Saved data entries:
********

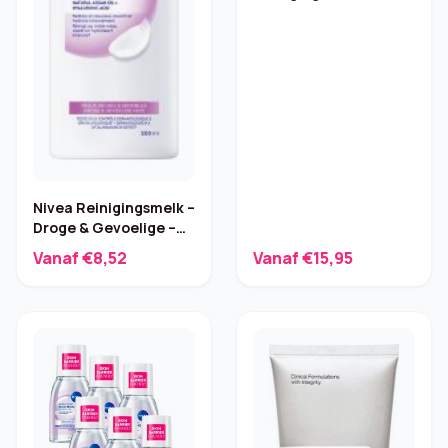
ml
Nivea Reinigingsmelk –
Droge & Gevoelige –
200 ml
Vanaf €8,52
Vanaf €15,95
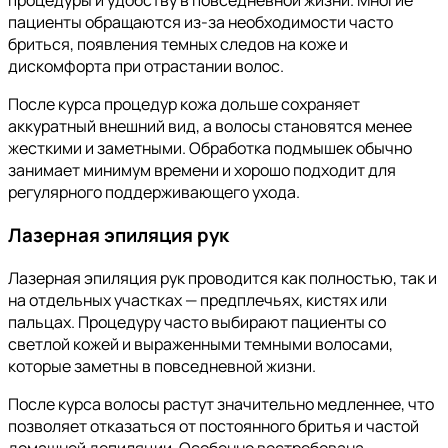
процедуры и удобству в повседневной жизни. Многие
пациенты обращаются из-за необходимости часто
бриться, появления темных следов на коже и
дискомфорта при отрастании волос.
После курса процедур кожа дольше сохраняет
аккуратный внешний вид, а волосы становятся менее
жесткими и заметными. Обработка подмышек обычно
занимает минимум времени и хорошо подходит для
регулярного поддерживающего ухода.
Лазерная эпиляция рук
Лазерная эпиляция рук проводится как полностью, так и
на отдельных участках — предплечьях, кистях или
пальцах. Процедуру часто выбирают пациенты со
светлой кожей и выраженными темными волосами,
которые заметны в повседневной жизни.
После курса волосы растут значительно медленнее, что
позволяет отказаться от постоянного бритья и частой
домашней депиляции. Особенно востребована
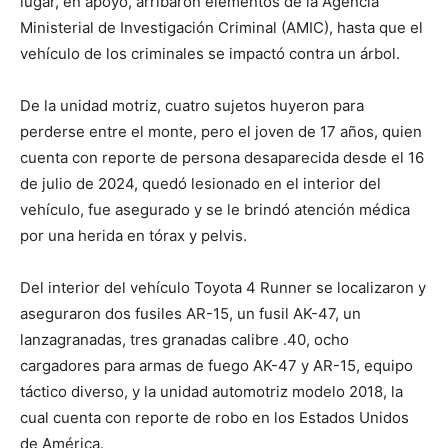
lugar, en apoyo, arribaron elementos de la Agencia
Ministerial de Investigación Criminal (AMIC), hasta que el
vehículo de los criminales se impactó contra un árbol.
De la unidad motriz, cuatro sujetos huyeron para
perderse entre el monte, pero el joven de 17 años, quien
cuenta con reporte de persona desaparecida desde el 16
de julio de 2024, quedó lesionado en el interior del
vehículo, fue asegurado y se le brindó atención médica
por una herida en tórax y pelvis.
Del interior del vehículo Toyota 4 Runner se localizaron y
aseguraron dos fusiles AR-15, un fusil AK-47, un
lanzagranadas, tres granadas calibre .40, ocho
cargadores para armas de fuego AK-47 y AR-15, equipo
táctico diverso, y la unidad automotriz modelo 2018, la
cual cuenta con reporte de robo en los Estados Unidos
de América.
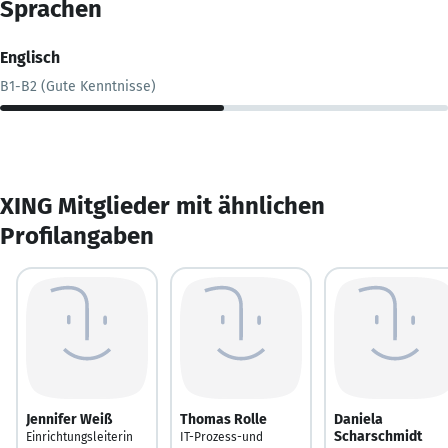
Sprachen
Englisch
B1-B2 (Gute Kenntnisse)
XING Mitglieder mit ähnlichen
Profilangaben
Jennifer Weiß
Thomas Rolle
Daniela
Scharschmidt
Einrichtungsleiterin
IT-Prozess-und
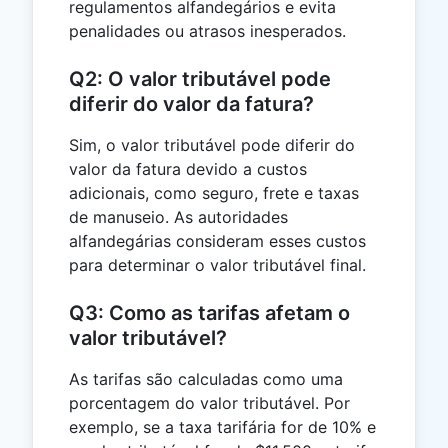
regulamentos alfandegários e evita
penalidades ou atrasos inesperados.
Q2: O valor tributável pode
diferir do valor da fatura?
Sim, o valor tributável pode diferir do
valor da fatura devido a custos
adicionais, como seguro, frete e taxas
de manuseio. As autoridades
alfandegárias consideram esses custos
para determinar o valor tributável final.
Q3: Como as tarifas afetam o
valor tributável?
As tarifas são calculadas como uma
porcentagem do valor tributável. Por
exemplo, se a taxa tarifária for de 10% e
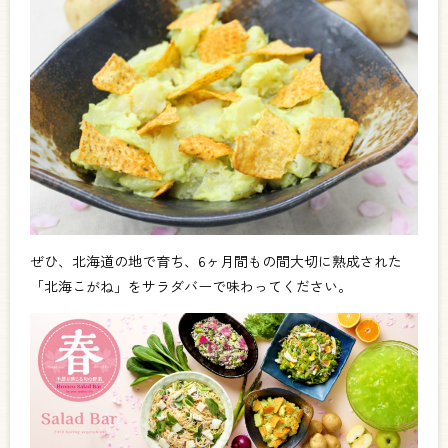
ぜひ、北海道の地で育ち、6ヶ月間もの間大切に熟成された
「北海こがね」をサラダバーで味わってください。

********

_Your objective_: Print the entries as they stand, first line through the line holding "дискомфорта при отрастании волос.", with every picture removed.

_Solution for this problem_:
ml
Nivea Reinigingsmelk –
Droge & Gevoelige –
200 ml
Vanaf €8,52
Vanaf €15,95
процедуры и удобству в повседневной жизни. Многие
пациенты обращаются из-за необходимости часто
бриться, появления темных следов на коже и
дискомфорта при отрастании волос.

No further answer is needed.